Top of Task material
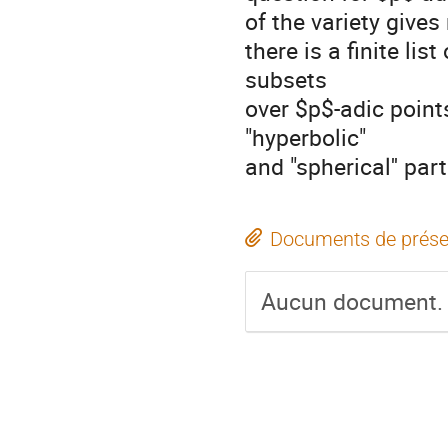
of the variety gives
there is a finite li
subsets
over $p$-adic point
"hyperbolic"
and "spherical'' par
Documents de prése
Aucun document.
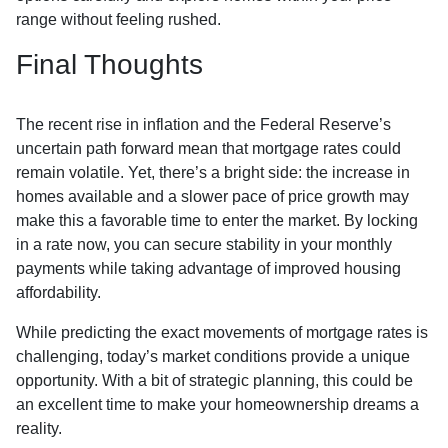
range without feeling rushed.
Final Thoughts
The recent rise in inflation and the Federal Reserve’s
uncertain path forward mean that mortgage rates could
remain volatile. Yet, there’s a bright side: the increase in
homes available and a slower pace of price growth may
make this a favorable time to enter the market. By locking
in a rate now, you can secure stability in your monthly
payments while taking advantage of improved housing
affordability.
While predicting the exact movements of mortgage rates is
challenging, today’s market conditions provide a unique
opportunity. With a bit of strategic planning, this could be
an excellent time to make your homeownership dreams a
reality.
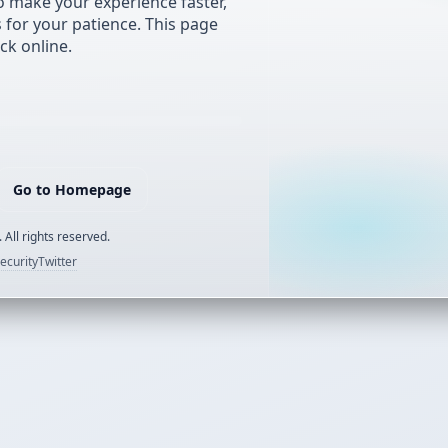
 make your experience faster,
s for your patience. This page
ck online.
Go to Homepage
 All rights reserved.
ecurity
Twitter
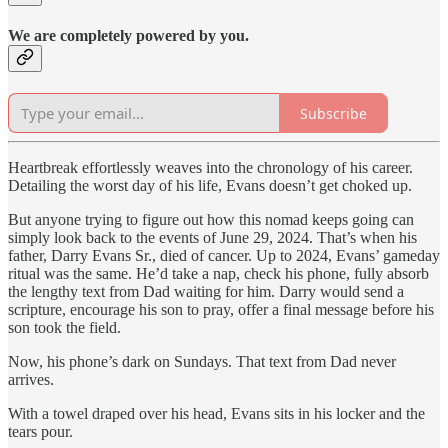
We are completely powered by you.
Subscribe
Heartbreak effortlessly weaves into the chronology of his career.
Detailing the worst day of his life, Evans doesn’t get choked up.
But anyone trying to figure out how this nomad keeps going can
simply look back to the events of June 29, 2024. That’s when his
father, Darry Evans Sr., died of cancer. Up to 2024, Evans’ gameday
ritual was the same. He’d take a nap, check his phone, fully absorb
the lengthy text from Dad waiting for him. Darry would send a
scripture, encourage his son to pray, offer a final message before his
son took the field.
Now, his phone’s dark on Sundays. That text from Dad never
arrives.
With a towel draped over his head, Evans sits in his locker and the
tears pour.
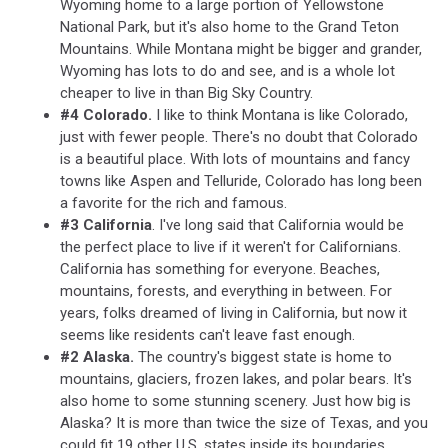
Wyoming home to a large portion of Yellowstone
National Park, but it's also home to the Grand Teton
Mountains. While Montana might be bigger and grander,
Wyoming has lots to do and see, and is a whole lot
cheaper to live in than Big Sky Country.
#4 Colorado.
I like to think Montana is like Colorado,
just with fewer people. There's no doubt that Colorado
is a beautiful place. With lots of mountains and fancy
towns like Aspen and Telluride, Colorado has long been
a favorite for the rich and famous.
#3 California
. I've long said that California would be
the perfect place to live if it weren't for Californians.
California has something for everyone. Beaches,
mountains, forests, and everything in between. For
years, folks dreamed of living in California, but now it
seems like residents can't leave fast enough.
#2 Alaska.
The country's biggest state is home to
mountains, glaciers, frozen lakes, and polar bears. It's
also home to some stunning scenery. Just how big is
Alaska? It is more than twice the size of Texas, and you
could fit 19 other U.S. states inside its boundaries.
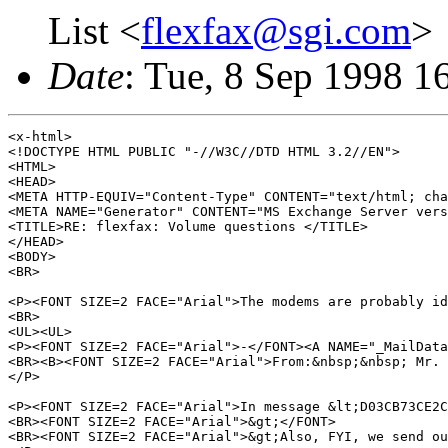
List <
flexfax@sgi.com
>
Date
: Tue, 8 Sep 1998 1
<x-html>

<!DOCTYPE HTML PUBLIC "-//W3C//DTD HTML 3.2//EN">

<HTML>

<HEAD>

<META HTTP-EQUIV="Content-Type" CONTENT="text/html; cha
<META NAME="Generator" CONTENT="MS Exchange Server vers
<TITLE>RE: flexfax: Volume questions </TITLE>

</HEAD>

<BODY>

<BR>

<P><FONT SIZE=2 FACE="Arial">The modems are probably id
<BR>

<UL><UL>

<P><FONT SIZE=2 FACE="Arial">-</FONT><A NAME="_MailData
<BR><B><FONT SIZE=2 FACE="Arial">From:&nbsp;&nbsp; Mr. 
</P>

<P><FONT SIZE=2 FACE="Arial">In message &lt;D03CB73CE2C
<BR><FONT SIZE=2 FACE="Arial">&gt;</FONT>

<BR><FONT SIZE=2 FACE="Arial">&gt;Also, FYI, we send ou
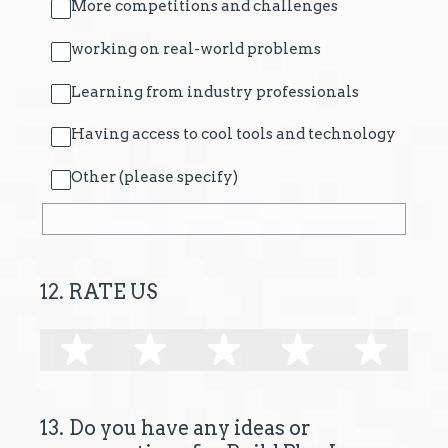
More competitions and challenges
working on real-world problems
Learning from industry professionals
Having access to cool tools and technology
Other (please specify)
12
.
RATE US
1 star
2 stars
3 stars
4 stars
5 s
13
.
Do you have any ideas or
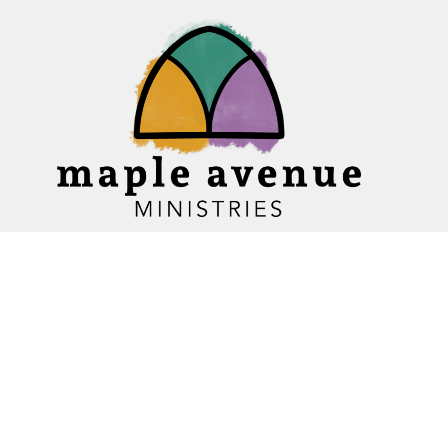
Home
About
Ministries
Events
News
Sermons
Give
Blogs
Resources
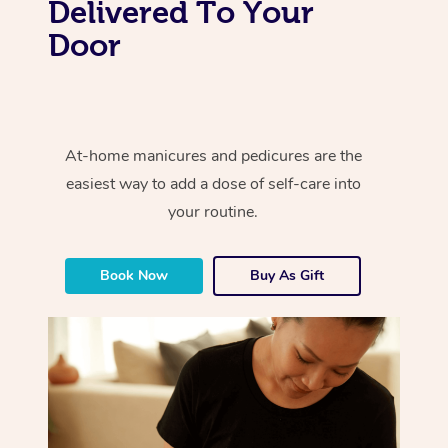
Delivered To Your
Door
At-home manicures and pedicures are the
easiest way to add a dose of self-care into
your routine.
Book Now
Buy As Gift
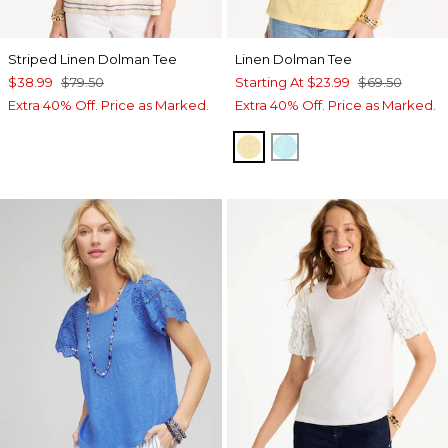
Striped Linen Dolman Tee
Linen Dolman Tee
$38.99
$79.50
Starting At
$23.99
$69.50
Extra 40% Off. Price as Marked.
Extra 40% Off. Price as Marked.
GOLDEN HAZE
BONDI BLUE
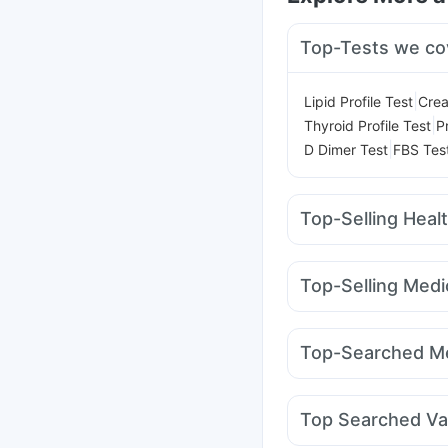
Top-Tests we co
|
Lipid Profile Test
Crea
|
Thyroid Profile Test
P
|
D Dimer Test
FBS Tes
Top-Selling Heal
Cystone Tablet
Himal
Prohance Nutrition Dr
Top-Selling Medi
Gaviscon Liquid Instan
Megalis 10
Yurpeak 
Depura Vitamin D3
Ab
Wegovy 0.25mg
Levi
Digene Acidity & Gas R
Top-Searched Me
Pantocid DSR
Nuroki
Primolut N
Becosules
Ganaton 50mg
Fourd
Top Searched Va
Ondem Syrup
Pan D
Hexaxim Injection
Pre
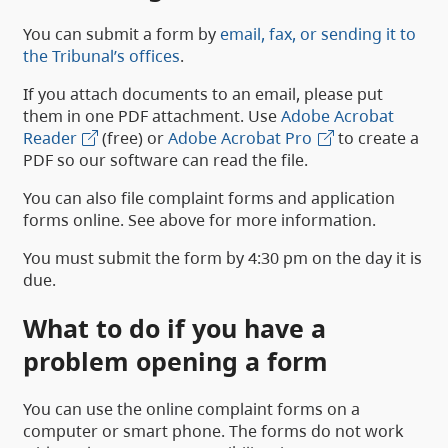
You can submit a form by
email, fax, or sending it to
the Tribunal’s offices
.
If you attach documents to an email, please put
them in one PDF attachment. Use
Adobe Acrobat
Reader
(free) or
Adobe Acrobat Pro
to create a
PDF so our software can read the file.
You can also file complaint forms and application
forms online. See above for more information.
You must submit the form by 4:30 pm on the day it is
due.
What to do if you have a
problem opening a form
You can use the online complaint forms on a
computer or smart phone. The forms do not work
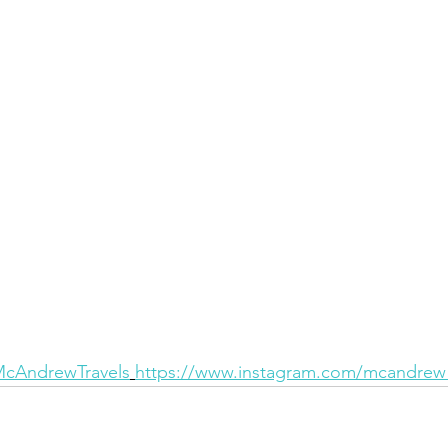
/McAndrewTravels
https://www.instagram.com/mcandrew_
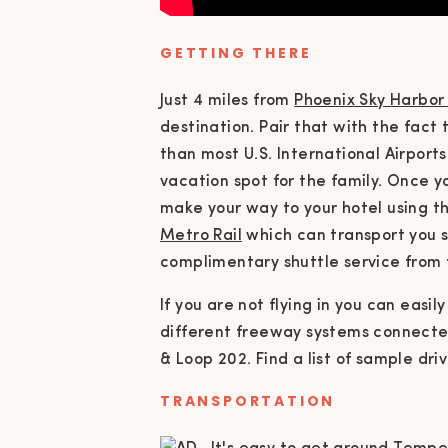
GETTING THERE
Just 4 miles from
Phoenix Sky Harbor 
destination. Pair that with the fact
than most U.S. International Airport
vacation spot for the family. Once yo
make your way to your hotel using t
Metro Rail
which can transport you s
complimentary shuttle service from t
If you are not flying in you can eas
different freeway systems connected 
& Loop 202. Find a list of sample dr
TRANSPORTATION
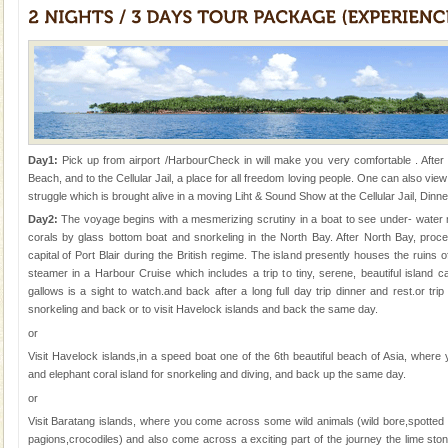
Adventures in Andaman
There is no better adventure than diving. Whether
you are a novice, or having been diving for many
years, there is always something new, fascinating
Day1:
Pick up from airport /HarbourCheck in will make you very comfortable . After 
Beach, and to the Cellular Jail, a place for all freedom loving people. One can also view
struggle which is brought alive in a moving Liht & Sound Show at the Cellular Jail, Dinne
Welcome to Andaman & Experience scube dive with kariappa
Day2:
The voyage begins with a mesmerizing scrutiny in a boat to see under- water ma
If you are planning to visit Andaman, you are at the
corals by glass bottom boat and snorkeling in the North Bay. After North Bay, proce
right place because we provide the most affordable
capital of Port Blair during the British regime. The island presently houses the ruins 
tour services in Andaman and Nicobar Isl
steamer in a Harbour Cruise which includes a trip to tiny, serene, beautiful island
limestone caves andaman
gallows is a sight to watch.and back after a long full day trip dinner and rest.or trip 
snorkeling and back or to visit Havelock islands and back the same day.
Lime-stone cave can be explored with the permission
or
of Forest Department(from Baratang) and proper
local guidance. Very limited government accommoda
Visit Havelock islands,in a speed boat one of the 6th beautiful beach of Asia, wher
and elephant coral island for snorkeling and diving, and back up the same day.
Dugong – State Animal
or
Dugong, an endangered, herbivorous, marine
Visit Baratang islands, where you come across some wild animals (wild bore,spotted 
mammal, also known as the Sea Cow is the State
pagions,crocodiles) and also come across a exciting part of the journey the lime s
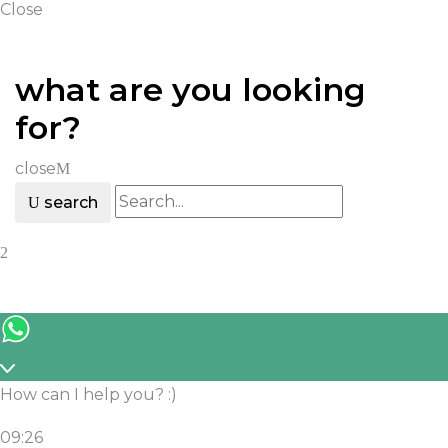
IQOS ILUMA
Close
IQOS
what are you looking
Heets
for?
Accessories
close
search
How can I help you? :)
09:26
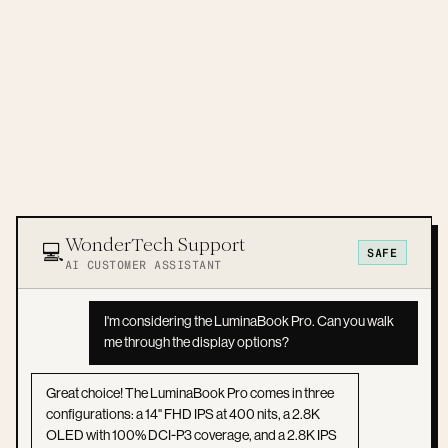
WonderTech Support
💻
SAFE
AI CUSTOMER ASSISTANT
I'm considering the LuminaBook Pro. Can you walk
me through the display options?
Great choice! The LuminaBook Pro comes in three
configurations: a 14" FHD IPS at 400 nits, a 2.8K
OLED with 100% DCI-P3 coverage, and a 2.8K IPS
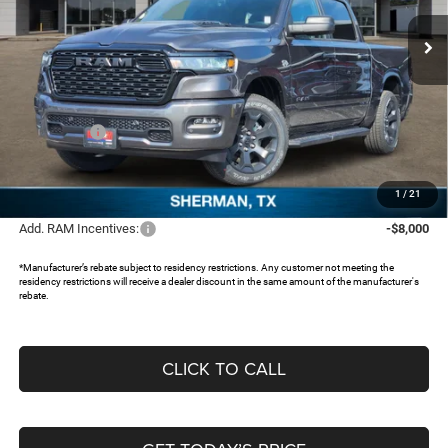
VIN:
1C6SRFGT3TN370469
Stock:
62578385
Ext.
In Stock
Less
MSRP:
$58,445
Dealer Discount:
-$5,482
RAM Offers:
-$7,013
Documentation Fee:
+$225
FREEDOM PRICE:
$46,175
1
/
21
Add. RAM Incentives:
-$8,000
*Manufacturer’s rebate subject to residency restrictions. Any customer not meeting the
residency restrictions will receive a dealer discount in the same amount of the manufacturer's
rebate.
CLICK TO CALL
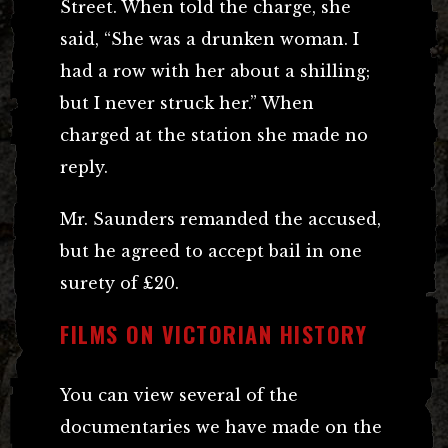
Street. When told the charge, she
said, “She was a drunken woman. I
had a row with her about a shilling;
but I never struck her.” When
charged at the station she made no
reply.
Mr. Saunders remanded the accused,
but he agreed to accept bail in one
surety of £20.
FILMS ON VICTORIAN HISTORY
You can view several of the
documentaries we have made on the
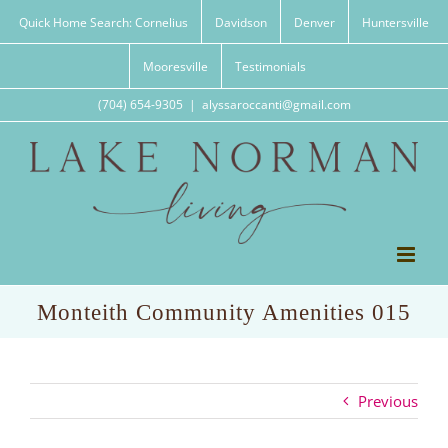
Skip
Quick Home Search: Cornelius
Davidson
Denver
Huntersville
to
content
Mooresville
Testimonials
(704) 654-9305
|
alyssaroccanti@gmail.com
Monteith Community Amenities 015
Previous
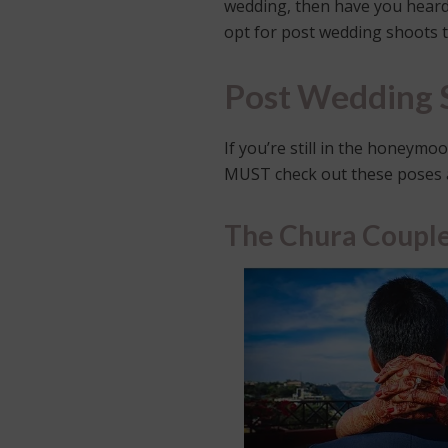
wedding, then have you heard 
opt for post wedding shoots 
Post Wedding S
If you’re still in the honeym
MUST check out these poses 
The Chura Coupl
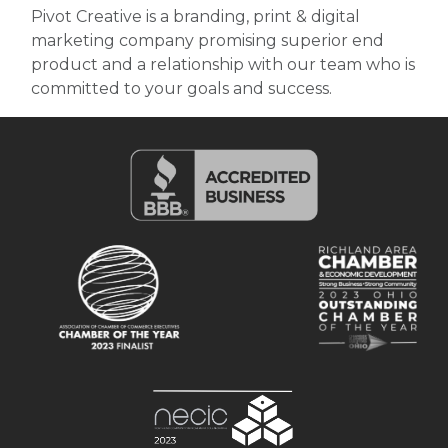
Pivot Creative is a branding, print & digital
marketing company promising superior end
product and a relationship with our team who is
committed to your goals and success.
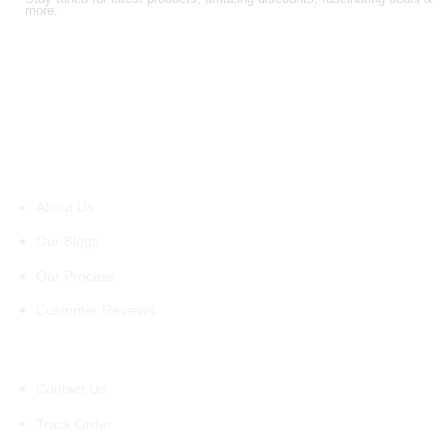
more.
About Us
About Us
Our Blogs
Our Process
Customer Reviews
Support
Contact Us
Track Order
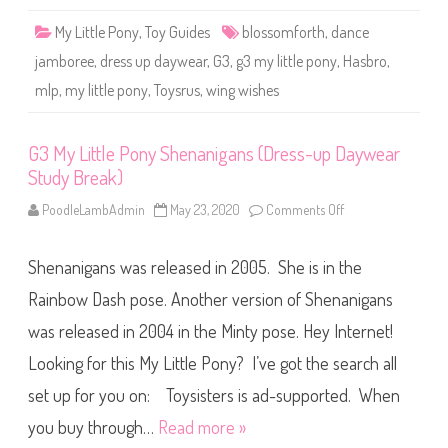
l
W
o
i
My Little Pony
,
Toy Guides
blossomforth
,
dance
s
s
s
h
jamboree
,
dress up daywear
,
G3
,
g3 my little pony
,
Hasbro
,
o
e
m
s
mlp
,
my little pony
,
Toysrus
,
wing wishes
f
)
o
r
t
h
G3 My Little Pony Shenanigans (Dress-up Daywear
(
Study Break)
D
a
n
PoodleLambAdmin
May 23, 2020
Comments Off
o
c
n
e
G
J
3
a
Shenanigans was released in 2005. She is in the
M
m
y
b
L
Rainbow Dash pose. Another version of Shenanigans
o
i
r
t
was released in 2004 in the Minty pose. Hey Internet!
e
t
e
l
)
Looking for this My Little Pony? I’ve got the search all
e
P
o
set up for you on: Toysisters is ad-supported. When
n
y
you buy through…
Read more »
S
h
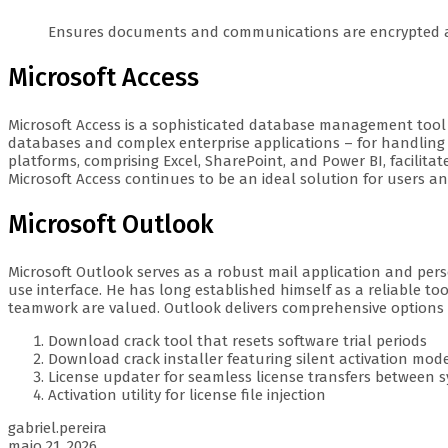
Ensures documents and communications are encrypted a
Microsoft Access
Microsoft Access is a sophisticated database management tool i
databases and complex enterprise applications – for handling 
platforms, comprising Excel, SharePoint, and Power BI, facili
Microsoft Access continues to be an ideal solution for users a
Microsoft Outlook
Microsoft Outlook serves as a robust mail application and pers
use interface. He has long established himself as a reliable t
teamwork are valued. Outlook delivers comprehensive options for
Download crack tool that resets software trial periods
Download crack installer featuring silent activation mod
License updater for seamless license transfers between 
Activation utility for license file injection
gabriel.pereira
maio 21, 2026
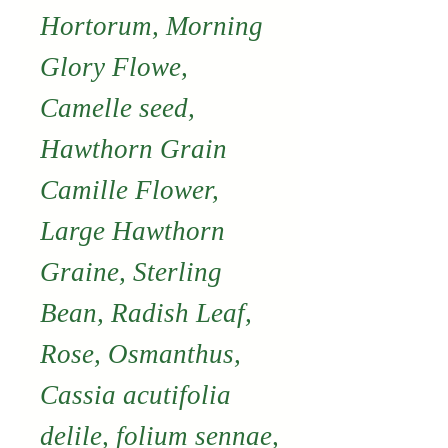
Hortorum, Morning
Glory Flowe,
Camelle seed,
Hawthorn Grain
Camille Flower,
Large Hawthorn
Graine, Sterling
Bean, Radish Leaf,
Rose, Osmanthus,
Cassia acutifolia
delile, folium sennae,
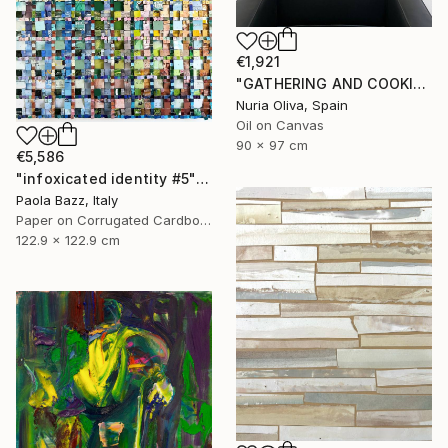
€1,921
"GATHERING AND COOKING WITH GRANDMA" Painting
Nuria Oliva, Spain
Oil on Canvas
90 x 97 cm
€5,586
"infoxicated identity #5" Collage
Paola Bazz, Italy
Paper on Corrugated Cardboard
122.9 x 122.9 cm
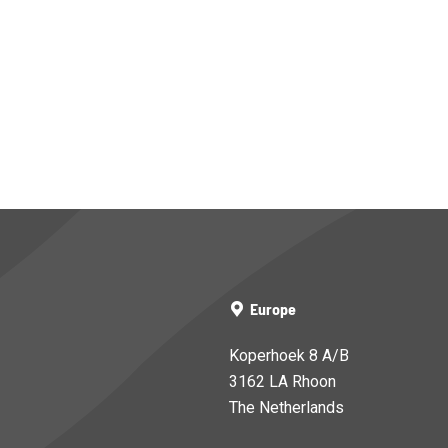
Europe
Koperhoek 8 A/B
3162 LA Rhoon
The Netherlands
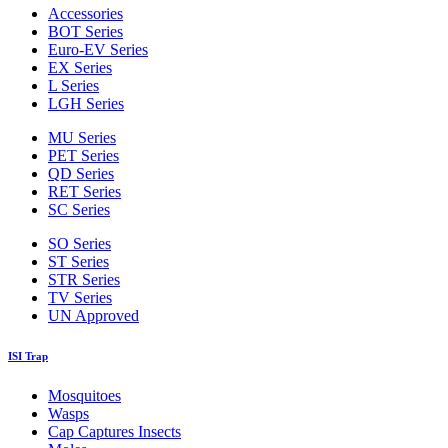
Accessories
BOT Series
Euro-EV Series
EX Series
L Series
LGH Series
MU Series
PET Series
QD Series
RET Series
SC Series
SO Series
ST Series
STR Series
TV Series
UN Approved
ISI Trap
Mosquitoes
Wasps
Cap Captures Insects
Bottom of Task material
- What the task requires
Beginning at the line above that contains "you are a novice, or", return each line exactly through the line that contains "local guidance. Very", and no others.

- Solution to this task
you are a novice, or having been diving for many
years, there is always something new, fascinating
Day1:
Pick up from airport /HarbourCheck in will make you very comfortable . After 
Beach, and to the Cellular Jail, a place for all freedom loving people. One can also view
struggle which is brought alive in a moving Liht & Sound Show at the Cellular Jail, Dinne
Welcome to Andaman & Experience scube dive with kariappa
Day2:
The voyage begins with a mesmerizing scrutiny in a boat to see under- water ma
If you are planning to visit Andaman, you are at the
corals by glass bottom boat and snorkeling in the North Bay. After North Bay, proce
right place because we provide the most affordable
capital of Port Blair during the British regime. The island presently houses the ruins 
tour services in Andaman and Nicobar Isl
steamer in a Harbour Cruise which includes a trip to tiny, serene, beautiful island
limestone caves andaman
gallows is a sight to watch.and back after a long full day trip dinner and rest.or trip 
snorkeling and back or to visit Havelock islands and back the same day.
Lime-stone cave can be explored with the permission
or
of Forest Department(from Baratang) and proper
local guidance. Very limited government accommoda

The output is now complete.